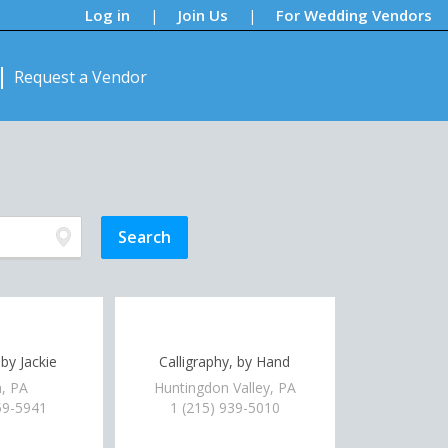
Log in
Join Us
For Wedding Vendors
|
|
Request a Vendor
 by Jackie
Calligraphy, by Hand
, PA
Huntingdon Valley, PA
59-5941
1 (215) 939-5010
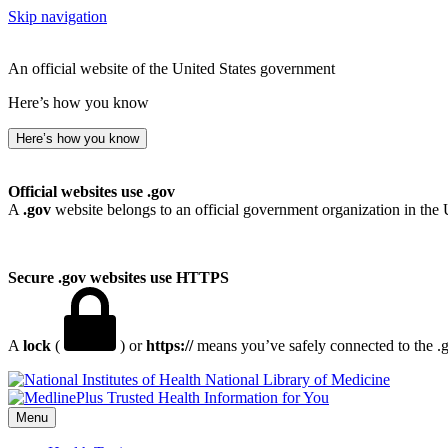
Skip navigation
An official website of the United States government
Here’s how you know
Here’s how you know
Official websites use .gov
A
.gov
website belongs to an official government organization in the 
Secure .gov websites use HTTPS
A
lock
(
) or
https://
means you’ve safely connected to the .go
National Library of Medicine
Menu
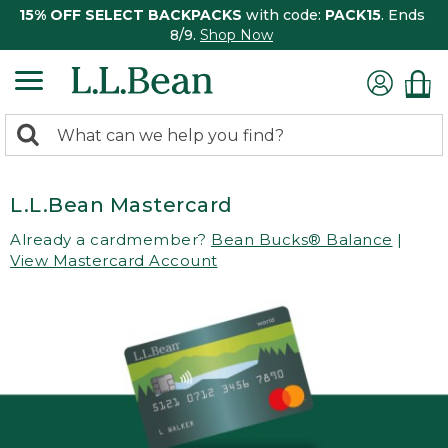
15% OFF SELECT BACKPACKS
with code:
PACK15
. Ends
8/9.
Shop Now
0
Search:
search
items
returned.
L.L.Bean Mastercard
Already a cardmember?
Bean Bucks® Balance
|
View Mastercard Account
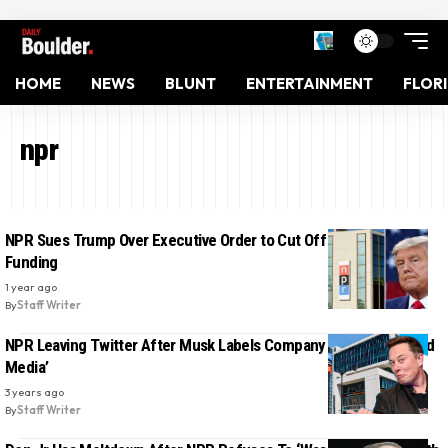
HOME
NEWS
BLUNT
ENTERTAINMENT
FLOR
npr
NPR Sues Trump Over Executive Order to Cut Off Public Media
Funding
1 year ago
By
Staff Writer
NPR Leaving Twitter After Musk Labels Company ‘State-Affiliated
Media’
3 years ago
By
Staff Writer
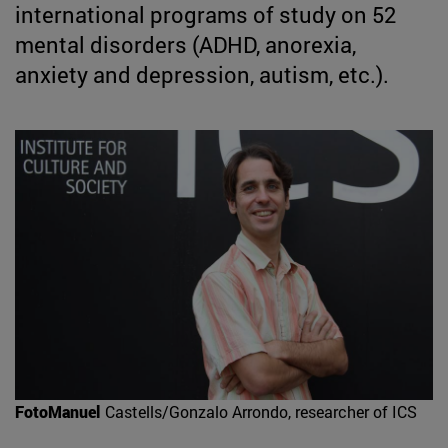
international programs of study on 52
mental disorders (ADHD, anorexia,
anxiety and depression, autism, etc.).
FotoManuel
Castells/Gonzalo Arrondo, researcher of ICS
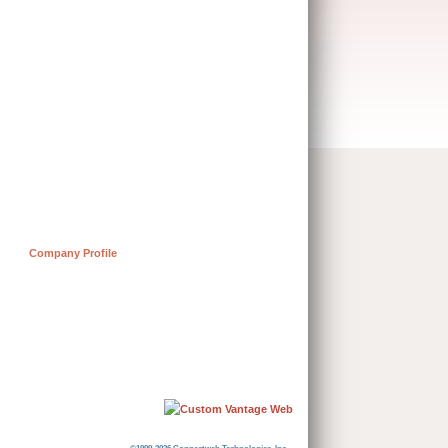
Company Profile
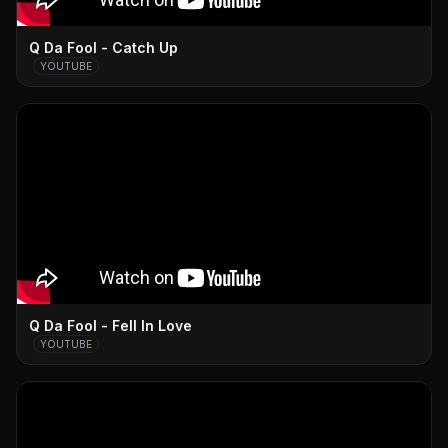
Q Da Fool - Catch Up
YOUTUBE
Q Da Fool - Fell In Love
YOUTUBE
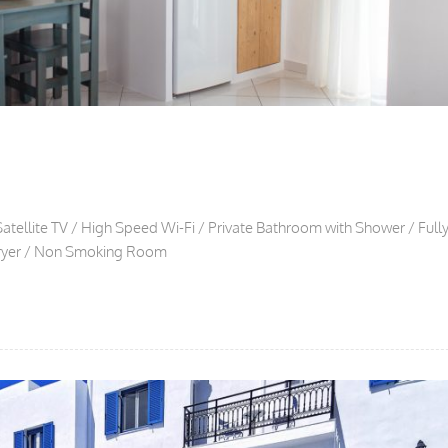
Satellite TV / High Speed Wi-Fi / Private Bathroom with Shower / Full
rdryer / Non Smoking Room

# [What is needed]
Quote verbatim the final run of lines in the material above, from the line that contains "Castells/Gonzalo Arrondo, researcher of ICS" through the very last line, excluding any pictures.

# [Response]
Castells/Gonzalo Arrondo, researcher of ICS
Company Profile
Q Da Fool - Catch Up
YOUTUBE
Q Da Fool - Fell In Love
YOUTUBE
Satellite TV / High Speed Wi-Fi / Private Bathroom with Shower / Full
rdryer / Non Smoking Room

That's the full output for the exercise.